Вверяя, посвящаю Евгению Миронову, Бумбарашу
ПРИЗНАНИЕ В ЛЮБВИ, ПРОЩАЛЬНОЕ,
написанное сразу после последнего гастрольного спектакля Театра-студии под руководством Олега Табакова "Страсти по Бумбарашу"


Лица ясные, глаза чистые, мужчины кричали "браво", а женщины, визжали, и снова выбегал он на поклон. С глазами такими небывалыми, что невозможно оторваться, невозможно не любить. И прости меня, Господи ты Боже мой, но счастью не было конца, и я смотрела, мы смотрели и видели его.

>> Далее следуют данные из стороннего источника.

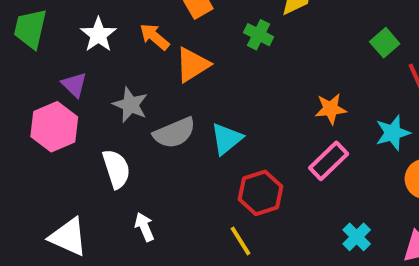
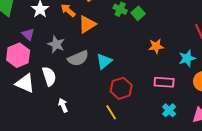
green square: (385, 43) -> (138, 13), moved
pink rectangle: (329, 161) -> (164, 82), moved, turned 48
white triangle: (68, 237) -> (25, 83), moved

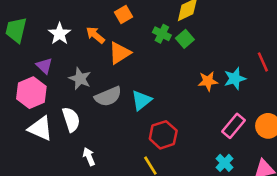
cyan star: (187, 58) -> (235, 79), moved
pink rectangle: (164, 82) -> (233, 126), moved, turned -54

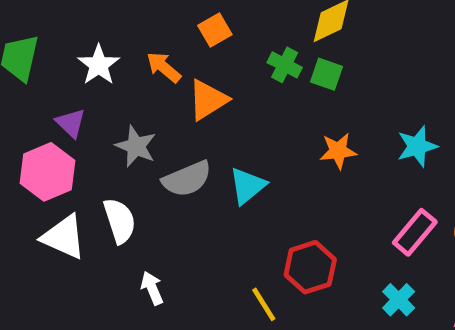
green square: (185, 39) -> (326, 74), turned -30
orange star: (208, 81) -> (338, 151), moved
red hexagon: (163, 135) -> (310, 267), moved

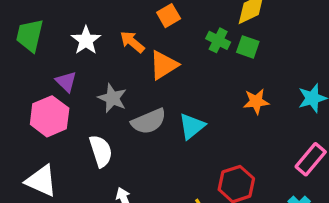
white triangle: (64, 237) -> (41, 181), moved

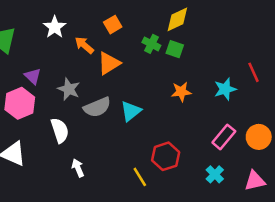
white star: (86, 40) -> (55, 27), moved

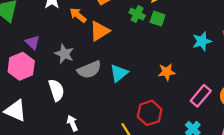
cyan star: (225, 89) -> (202, 41), moved
orange star: (181, 92) -> (167, 72), moved

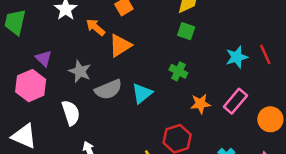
green cross: (137, 14) -> (178, 71), moved
orange star: (167, 72) -> (200, 104), moved
pink rectangle: (201, 96) -> (235, 101), moved

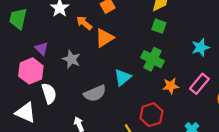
green cross: (178, 71) -> (152, 59), size x1.5
gray semicircle: (108, 89) -> (95, 93), moved
white semicircle: (71, 113) -> (49, 93), moved

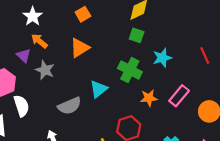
orange arrow: (84, 23) -> (39, 41), moved
cyan star: (200, 47) -> (162, 58), moved
purple triangle: (42, 49) -> (24, 56), moved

Явленье неземное и редкое, с такой небесной аурой, простите высокопарные мои слова, но не было такого никогда, сиянья, исходящего...

Спасибо, Бумбараш!

И в старом стиле хочется писать, пусть неумело, робко, признание в любви, "можно мне Вас тихонько любить?"

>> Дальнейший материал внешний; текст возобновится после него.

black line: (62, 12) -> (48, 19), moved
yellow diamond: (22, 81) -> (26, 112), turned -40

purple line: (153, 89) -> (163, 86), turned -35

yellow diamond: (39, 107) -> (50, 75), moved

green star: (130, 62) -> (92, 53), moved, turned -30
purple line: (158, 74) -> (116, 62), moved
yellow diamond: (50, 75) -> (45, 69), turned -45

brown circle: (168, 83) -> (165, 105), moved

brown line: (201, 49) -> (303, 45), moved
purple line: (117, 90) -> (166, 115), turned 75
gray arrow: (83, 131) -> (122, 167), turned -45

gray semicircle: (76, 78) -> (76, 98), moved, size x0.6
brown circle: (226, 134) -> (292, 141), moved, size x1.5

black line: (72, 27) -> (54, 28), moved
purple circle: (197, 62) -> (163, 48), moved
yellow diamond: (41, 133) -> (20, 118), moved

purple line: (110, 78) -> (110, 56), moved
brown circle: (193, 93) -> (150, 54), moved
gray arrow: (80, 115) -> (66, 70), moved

Женя, такой замечательный, яркий и смелый, таящий в себе, отдающий себя, увидеть его, дать себя покорить, нежданно, нечаянно, с первым прыжком.

— "Последний нонешний денечек!"

И..!

— "Прости-прощай, мой брат Гаврила!"

И..!

— "Прости – прощай, моя родная!"

И..!

И невозможно оторваться, и только за его глазами в одном дыханье и волнуясь, что вот не так вдруг, вдруг сорвется и не подхватишь ты его.

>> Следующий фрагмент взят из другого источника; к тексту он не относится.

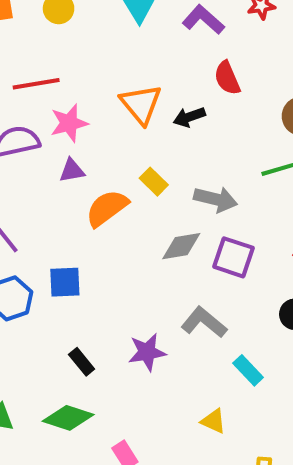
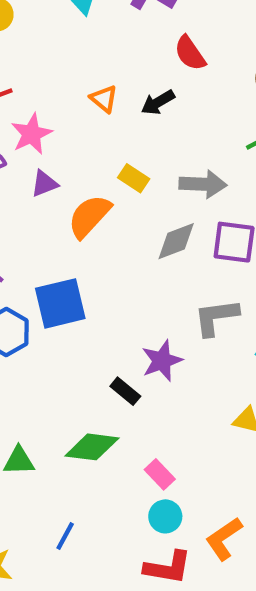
orange triangle: (141, 104) -> (104, 99), size x0.6
blue square: (65, 282) -> (60, 303), size x1.4
gray L-shape: (204, 322) -> (216, 317), turned -36
black rectangle: (82, 362) -> (125, 391), moved

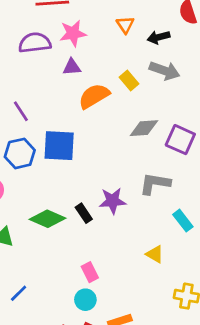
gray arrow: (203, 184) -> (165, 71), moved
green diamond: (92, 447) -> (47, 219), moved

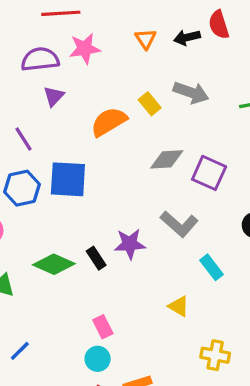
black arrow: (159, 37) -> (187, 38), moved
purple triangle: (72, 67) -> (54, 96), moved, turned -42
gray L-shape: (155, 184) -> (179, 224), turned -148

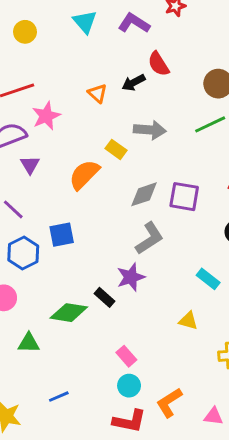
blue square: (68, 179) -> (62, 235), size x0.7
gray L-shape: (179, 224) -> (149, 238), moved, turned -60
blue line: (20, 351) -> (59, 397), turned 36

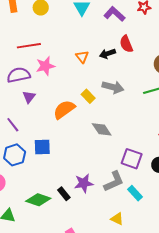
gray diamond: (144, 194) -> (102, 129), turned 65
purple square: (184, 197) -> (132, 159), moved
gray L-shape: (149, 238) -> (114, 181), moved

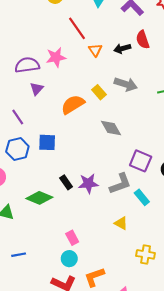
red line: (29, 46) -> (77, 28), moved, turned 60
black rectangle: (64, 194) -> (66, 182), moved

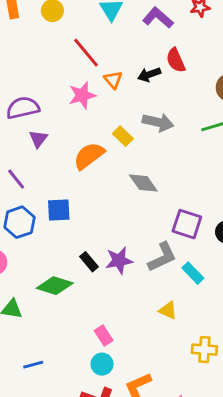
pink star: (56, 57) -> (82, 95), moved

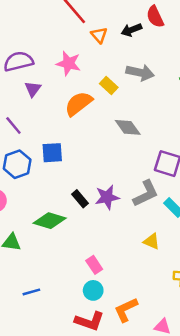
pink star: (82, 95) -> (68, 63), moved, turned 30

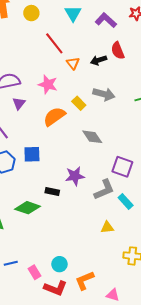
purple star: (107, 197) -> (75, 176), moved
black rectangle: (80, 199) -> (52, 191), turned -40
yellow triangle: (152, 241) -> (107, 227), turned -32
pink rectangle: (94, 265) -> (34, 272), moved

Быть может, волноваться за актера не пристало, но, ох ты, Боже мой!

— "Теперь когда еще попляшем
И попоем Бог весть когда..."


А завтра уезжает театр, и не прощаясь, видишь слезы в глазах друзей-коллег: ведь уезжают.

И, может, только это – то настоящее, когда наружу слезы, ты плачешь после встречи, ты потрясена...

Вот как бывает, а кто-то не заметил.

Но просветленье было, было и соприкосновенье в том, что, выйдя из свеченья, словно оторвавшись, разорвав чего-то, ощущая яростно нехватку, больно... счастливо... и снова больно...

— "Прости-прощай, друг..."

Р.S. "Ходят кони над рекою,
Ищут кони водопою,
А к речке не идут:
Больно берег крут..."


Р.Р.S.
Такой голос – от Бога, и все что происходит с ним – от Бога, так не оставь его, Господи!